Nous avons fait ensemble, un beau voyage, nous tenant par la main.
Nous avons découverts bien des rivages sur fond de ciel serein.
Nous avons parcouru les montagnes comme la chèvre de Seguin.

Sur les plages de Bretagne balayées par l'air marin,

Nous avons ramassé les coquillages  et respiré les embruns.
De nos rues de Paris et des couloirs du métropolitain,
Il nous reste un air de musique plein de souvenirs communs.
De Montmartre et Belleville, nous avons le coeur plein,
Passant par Montparnasse et le quartier latin
 Mais qu'il  passe donc vite ce temps avec nos chérubins !
Pas le temps de les voir naitre et grandir que c'est déjà demain.
Il passe bien trop vite le temps des câlins.

Elle part ma douce fille, ma brune boucle de Sarrasin.
Elle part le coeur joyeux et ses yeux s'illuminent soudain.
Mais voilà que mon coeur se brise et tremble un peu ma main.
Elle part, la Ponette, vers d'autres lendemains.
Et moi je reste là, seule sur le quai à attendre en vain
J'ai les yeux un peu humides  perdus  dans le lointain.
Elle part ma source vive, elle a lâché ma main.

Brèves du dimanche

Ce matin comme tous les dimanches, marché. Je crois bien qu'encore une fois je me suis faite arnaquée. Les petits producteurs ne valent décidément pas plus que les gros. Nous faisons des efforts, acceptons de payer plus cher des produits locaux.

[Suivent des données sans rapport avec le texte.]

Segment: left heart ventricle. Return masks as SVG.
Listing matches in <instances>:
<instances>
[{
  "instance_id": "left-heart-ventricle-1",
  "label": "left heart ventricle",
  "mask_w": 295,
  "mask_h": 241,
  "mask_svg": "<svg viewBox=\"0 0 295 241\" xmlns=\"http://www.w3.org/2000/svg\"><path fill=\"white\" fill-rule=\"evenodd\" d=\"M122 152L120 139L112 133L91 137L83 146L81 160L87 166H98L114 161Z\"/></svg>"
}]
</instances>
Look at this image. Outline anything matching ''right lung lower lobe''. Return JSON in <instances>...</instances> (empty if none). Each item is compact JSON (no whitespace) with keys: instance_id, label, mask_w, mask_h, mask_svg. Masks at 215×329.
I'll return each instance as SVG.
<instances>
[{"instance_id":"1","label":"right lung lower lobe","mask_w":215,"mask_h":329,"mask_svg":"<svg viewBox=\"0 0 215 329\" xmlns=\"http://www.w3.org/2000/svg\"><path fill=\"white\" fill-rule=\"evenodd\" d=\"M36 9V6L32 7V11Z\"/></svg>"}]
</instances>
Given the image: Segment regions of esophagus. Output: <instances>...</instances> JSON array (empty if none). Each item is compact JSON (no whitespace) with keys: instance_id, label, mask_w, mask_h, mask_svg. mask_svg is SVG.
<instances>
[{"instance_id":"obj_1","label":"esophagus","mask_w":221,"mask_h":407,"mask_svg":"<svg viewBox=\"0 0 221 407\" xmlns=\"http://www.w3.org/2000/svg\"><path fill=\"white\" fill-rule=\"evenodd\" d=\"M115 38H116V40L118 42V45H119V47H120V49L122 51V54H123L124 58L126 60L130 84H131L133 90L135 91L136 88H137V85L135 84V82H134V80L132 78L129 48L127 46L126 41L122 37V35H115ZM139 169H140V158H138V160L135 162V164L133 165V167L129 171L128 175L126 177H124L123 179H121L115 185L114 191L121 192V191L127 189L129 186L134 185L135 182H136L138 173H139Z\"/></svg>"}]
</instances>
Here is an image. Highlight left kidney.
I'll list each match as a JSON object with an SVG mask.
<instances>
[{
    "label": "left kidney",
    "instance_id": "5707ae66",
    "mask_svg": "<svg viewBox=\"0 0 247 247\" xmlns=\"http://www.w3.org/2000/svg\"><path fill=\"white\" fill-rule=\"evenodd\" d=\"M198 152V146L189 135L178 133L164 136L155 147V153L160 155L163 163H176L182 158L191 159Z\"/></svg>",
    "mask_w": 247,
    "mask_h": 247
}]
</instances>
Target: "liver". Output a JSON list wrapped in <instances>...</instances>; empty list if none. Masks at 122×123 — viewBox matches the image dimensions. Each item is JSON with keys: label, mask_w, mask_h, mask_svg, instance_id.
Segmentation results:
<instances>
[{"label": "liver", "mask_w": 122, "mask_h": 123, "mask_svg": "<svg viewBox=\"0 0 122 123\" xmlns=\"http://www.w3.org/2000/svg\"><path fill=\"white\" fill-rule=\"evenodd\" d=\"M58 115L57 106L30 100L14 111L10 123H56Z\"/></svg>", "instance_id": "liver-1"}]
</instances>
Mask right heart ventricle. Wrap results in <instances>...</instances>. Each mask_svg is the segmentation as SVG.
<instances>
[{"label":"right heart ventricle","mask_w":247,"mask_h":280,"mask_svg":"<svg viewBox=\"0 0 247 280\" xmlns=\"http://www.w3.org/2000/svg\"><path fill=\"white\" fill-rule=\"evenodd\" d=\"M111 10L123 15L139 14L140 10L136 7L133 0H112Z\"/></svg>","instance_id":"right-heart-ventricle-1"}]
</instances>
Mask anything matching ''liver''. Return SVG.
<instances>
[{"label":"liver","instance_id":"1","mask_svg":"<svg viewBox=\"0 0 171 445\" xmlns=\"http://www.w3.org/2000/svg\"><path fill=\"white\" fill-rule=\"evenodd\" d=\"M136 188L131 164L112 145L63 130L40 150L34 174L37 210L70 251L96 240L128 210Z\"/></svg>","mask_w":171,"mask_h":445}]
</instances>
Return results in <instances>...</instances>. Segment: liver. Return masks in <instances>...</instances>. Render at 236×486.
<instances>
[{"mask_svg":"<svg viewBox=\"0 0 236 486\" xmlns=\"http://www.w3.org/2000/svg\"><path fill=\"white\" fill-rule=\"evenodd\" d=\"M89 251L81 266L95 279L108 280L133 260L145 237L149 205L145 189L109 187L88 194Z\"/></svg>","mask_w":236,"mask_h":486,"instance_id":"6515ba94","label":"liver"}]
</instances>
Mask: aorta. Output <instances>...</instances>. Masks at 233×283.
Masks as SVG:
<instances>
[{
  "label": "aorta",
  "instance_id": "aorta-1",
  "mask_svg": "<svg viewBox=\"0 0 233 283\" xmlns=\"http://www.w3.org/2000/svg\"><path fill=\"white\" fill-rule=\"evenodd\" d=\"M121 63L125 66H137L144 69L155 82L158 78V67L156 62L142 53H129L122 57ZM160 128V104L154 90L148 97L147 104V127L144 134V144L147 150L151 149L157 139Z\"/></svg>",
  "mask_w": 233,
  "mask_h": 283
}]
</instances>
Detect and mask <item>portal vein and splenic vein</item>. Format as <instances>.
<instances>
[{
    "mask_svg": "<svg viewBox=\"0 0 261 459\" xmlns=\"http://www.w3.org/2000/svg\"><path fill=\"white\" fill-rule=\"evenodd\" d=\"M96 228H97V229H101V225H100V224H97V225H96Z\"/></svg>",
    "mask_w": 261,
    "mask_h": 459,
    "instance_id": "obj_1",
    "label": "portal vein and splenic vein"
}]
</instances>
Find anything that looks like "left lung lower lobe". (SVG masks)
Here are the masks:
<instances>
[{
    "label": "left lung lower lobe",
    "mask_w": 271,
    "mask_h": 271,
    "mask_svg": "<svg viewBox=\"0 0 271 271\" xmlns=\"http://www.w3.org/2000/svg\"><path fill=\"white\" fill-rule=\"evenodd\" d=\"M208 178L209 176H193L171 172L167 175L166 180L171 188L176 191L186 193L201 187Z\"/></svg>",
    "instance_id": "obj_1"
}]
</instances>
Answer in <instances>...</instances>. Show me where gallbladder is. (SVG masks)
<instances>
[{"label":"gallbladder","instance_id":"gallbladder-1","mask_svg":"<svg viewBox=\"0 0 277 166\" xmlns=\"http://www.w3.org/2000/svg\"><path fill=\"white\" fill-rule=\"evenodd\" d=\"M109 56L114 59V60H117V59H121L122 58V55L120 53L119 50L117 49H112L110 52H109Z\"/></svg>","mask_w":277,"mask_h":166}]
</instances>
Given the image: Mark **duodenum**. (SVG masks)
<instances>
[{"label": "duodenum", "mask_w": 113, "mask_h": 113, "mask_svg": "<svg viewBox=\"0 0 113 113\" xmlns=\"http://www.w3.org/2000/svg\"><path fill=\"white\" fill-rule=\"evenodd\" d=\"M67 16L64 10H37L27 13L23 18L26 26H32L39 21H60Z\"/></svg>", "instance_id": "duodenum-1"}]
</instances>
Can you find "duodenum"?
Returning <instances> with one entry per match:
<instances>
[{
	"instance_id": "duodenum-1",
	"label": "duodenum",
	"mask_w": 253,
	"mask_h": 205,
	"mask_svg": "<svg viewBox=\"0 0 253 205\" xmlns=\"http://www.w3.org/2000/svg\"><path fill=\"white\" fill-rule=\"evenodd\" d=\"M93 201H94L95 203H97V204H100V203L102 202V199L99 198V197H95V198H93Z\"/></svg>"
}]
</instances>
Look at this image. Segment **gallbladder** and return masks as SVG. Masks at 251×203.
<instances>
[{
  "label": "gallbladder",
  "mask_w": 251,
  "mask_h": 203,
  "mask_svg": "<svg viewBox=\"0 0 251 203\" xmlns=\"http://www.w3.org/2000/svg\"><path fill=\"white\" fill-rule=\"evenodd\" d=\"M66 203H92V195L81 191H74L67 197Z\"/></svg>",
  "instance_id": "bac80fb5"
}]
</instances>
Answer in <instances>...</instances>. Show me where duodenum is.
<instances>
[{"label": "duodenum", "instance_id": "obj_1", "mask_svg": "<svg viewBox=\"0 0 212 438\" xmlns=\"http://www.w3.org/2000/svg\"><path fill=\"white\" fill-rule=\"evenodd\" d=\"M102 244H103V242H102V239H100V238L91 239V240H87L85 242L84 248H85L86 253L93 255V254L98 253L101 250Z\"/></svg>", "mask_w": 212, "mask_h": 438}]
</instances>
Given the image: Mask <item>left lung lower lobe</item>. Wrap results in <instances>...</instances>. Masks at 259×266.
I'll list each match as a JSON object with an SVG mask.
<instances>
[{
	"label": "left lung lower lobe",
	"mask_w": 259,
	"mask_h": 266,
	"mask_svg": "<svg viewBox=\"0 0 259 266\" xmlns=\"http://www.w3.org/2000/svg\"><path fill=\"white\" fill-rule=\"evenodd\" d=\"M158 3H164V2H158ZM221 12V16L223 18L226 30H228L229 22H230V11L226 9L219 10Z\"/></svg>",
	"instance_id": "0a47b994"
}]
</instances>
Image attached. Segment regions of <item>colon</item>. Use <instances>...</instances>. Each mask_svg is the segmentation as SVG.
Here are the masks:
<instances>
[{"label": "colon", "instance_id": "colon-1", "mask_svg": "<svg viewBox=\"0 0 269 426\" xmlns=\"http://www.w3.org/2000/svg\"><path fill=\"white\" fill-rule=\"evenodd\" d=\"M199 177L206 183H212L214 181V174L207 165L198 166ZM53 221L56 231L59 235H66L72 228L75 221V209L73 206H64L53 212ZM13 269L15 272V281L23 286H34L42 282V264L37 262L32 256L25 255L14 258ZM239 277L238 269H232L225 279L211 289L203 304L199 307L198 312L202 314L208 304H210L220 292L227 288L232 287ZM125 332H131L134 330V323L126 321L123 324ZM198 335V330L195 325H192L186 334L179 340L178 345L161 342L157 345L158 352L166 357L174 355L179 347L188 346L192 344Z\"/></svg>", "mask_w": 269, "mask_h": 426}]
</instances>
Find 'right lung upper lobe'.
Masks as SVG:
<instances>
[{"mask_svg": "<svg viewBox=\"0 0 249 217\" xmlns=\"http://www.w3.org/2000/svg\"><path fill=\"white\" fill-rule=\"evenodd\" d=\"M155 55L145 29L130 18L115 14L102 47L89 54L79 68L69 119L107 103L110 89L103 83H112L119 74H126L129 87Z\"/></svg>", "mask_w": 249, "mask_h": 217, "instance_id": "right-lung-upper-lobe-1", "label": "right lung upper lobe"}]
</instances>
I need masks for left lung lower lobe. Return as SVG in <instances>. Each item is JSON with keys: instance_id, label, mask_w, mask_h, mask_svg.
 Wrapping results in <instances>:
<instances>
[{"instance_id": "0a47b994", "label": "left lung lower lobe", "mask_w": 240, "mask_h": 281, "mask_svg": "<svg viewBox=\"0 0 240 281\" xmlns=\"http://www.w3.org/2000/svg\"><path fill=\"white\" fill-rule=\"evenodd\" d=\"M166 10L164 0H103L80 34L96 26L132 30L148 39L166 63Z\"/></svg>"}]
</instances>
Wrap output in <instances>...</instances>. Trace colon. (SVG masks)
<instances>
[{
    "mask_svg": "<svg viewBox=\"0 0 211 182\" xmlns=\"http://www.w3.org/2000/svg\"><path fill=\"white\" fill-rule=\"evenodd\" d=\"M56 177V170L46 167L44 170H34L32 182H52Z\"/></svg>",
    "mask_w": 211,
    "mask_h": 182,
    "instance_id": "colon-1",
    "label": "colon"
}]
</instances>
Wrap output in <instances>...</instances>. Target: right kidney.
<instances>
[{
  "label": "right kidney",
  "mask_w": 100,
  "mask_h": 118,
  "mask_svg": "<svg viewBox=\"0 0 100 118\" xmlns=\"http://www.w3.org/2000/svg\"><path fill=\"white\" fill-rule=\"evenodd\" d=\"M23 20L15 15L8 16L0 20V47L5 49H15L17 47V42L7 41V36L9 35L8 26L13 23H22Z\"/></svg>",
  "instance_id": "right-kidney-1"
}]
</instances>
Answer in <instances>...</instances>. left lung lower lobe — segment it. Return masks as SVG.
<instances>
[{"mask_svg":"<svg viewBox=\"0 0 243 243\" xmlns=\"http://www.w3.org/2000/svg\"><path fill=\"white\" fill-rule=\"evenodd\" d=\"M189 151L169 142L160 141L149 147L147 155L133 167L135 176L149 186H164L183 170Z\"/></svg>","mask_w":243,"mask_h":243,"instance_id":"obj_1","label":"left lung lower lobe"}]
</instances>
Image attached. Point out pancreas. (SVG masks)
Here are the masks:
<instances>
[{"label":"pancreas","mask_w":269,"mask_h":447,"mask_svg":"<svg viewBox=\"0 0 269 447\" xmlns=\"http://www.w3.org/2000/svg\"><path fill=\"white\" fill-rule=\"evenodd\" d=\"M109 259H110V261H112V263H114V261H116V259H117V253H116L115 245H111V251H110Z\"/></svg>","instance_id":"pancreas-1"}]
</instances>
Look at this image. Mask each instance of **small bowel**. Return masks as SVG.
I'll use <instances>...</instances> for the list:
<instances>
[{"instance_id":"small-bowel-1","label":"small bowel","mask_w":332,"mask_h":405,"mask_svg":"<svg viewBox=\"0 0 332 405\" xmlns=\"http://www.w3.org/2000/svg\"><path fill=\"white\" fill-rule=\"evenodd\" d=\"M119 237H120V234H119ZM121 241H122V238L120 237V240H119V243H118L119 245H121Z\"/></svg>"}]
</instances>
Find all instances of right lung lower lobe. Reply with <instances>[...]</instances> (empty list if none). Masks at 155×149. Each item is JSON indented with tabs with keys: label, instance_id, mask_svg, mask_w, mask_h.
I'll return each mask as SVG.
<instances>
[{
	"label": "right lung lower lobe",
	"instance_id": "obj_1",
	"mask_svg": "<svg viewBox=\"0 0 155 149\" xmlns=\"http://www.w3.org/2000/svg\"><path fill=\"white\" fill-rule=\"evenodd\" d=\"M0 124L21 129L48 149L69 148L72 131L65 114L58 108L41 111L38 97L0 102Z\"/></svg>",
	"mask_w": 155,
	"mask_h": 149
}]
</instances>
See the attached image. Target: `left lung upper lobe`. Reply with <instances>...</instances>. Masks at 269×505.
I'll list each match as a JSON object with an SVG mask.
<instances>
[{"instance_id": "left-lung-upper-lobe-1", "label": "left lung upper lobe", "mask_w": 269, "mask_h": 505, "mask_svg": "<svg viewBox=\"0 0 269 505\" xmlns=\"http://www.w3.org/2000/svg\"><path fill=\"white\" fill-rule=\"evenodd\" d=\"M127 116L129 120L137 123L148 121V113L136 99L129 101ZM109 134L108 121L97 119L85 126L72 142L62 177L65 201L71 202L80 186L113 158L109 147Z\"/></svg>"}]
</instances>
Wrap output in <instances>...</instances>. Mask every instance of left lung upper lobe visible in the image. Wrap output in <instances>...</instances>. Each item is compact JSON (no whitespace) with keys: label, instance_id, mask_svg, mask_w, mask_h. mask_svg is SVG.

Parfois ils n'en sont pas, ou de piètre qualité gustative comme qualitative.  Combien d'entre eux profitent de se tailler la part du lion sur le dos du"touriste" ou du simple consommateur que nous sommes las de consommer des produits industriels trafiqués, mauvais en tout et en particulier en goût. Combien nous prennent pour leur "vache à lait" ? Vous savez tous mon amour pour les vaches, là n'est pas la question, mais marre, quoi, d'être pris pour un "con" !
Tout à l'heure, après la sieste, et avant la finale, petit tour à la déchèterie.
Hier, nous avons vidé la cabane. une vieille cuisinière récupérée jadis, entreposée là dans un coin. En parfait état de marche, devenu nichoir à rats. Des tapis, posés là en attendant d'aller ailleurs et en bien mauvais état.
La cabane au Canada de notre Ponette, devenue au fil des jours, simple remise et abri de jardin. Elle a son histoire. et ce n'est pas banal d'avoir une histoire quand on est cabane plus que simple accessoire pour jardin.
La cabane était le repaire de la Ponette. Quantité de jouets sont là pour en témoigner encore. Poupée,  dinette, décoration murale... Parfois son frère investissait les lieux et le home parfait devenait saloon. Cow boy, pistolet, ceinturon de cuir, et autres play mobil en tant que vestiges, meublent encore un coin.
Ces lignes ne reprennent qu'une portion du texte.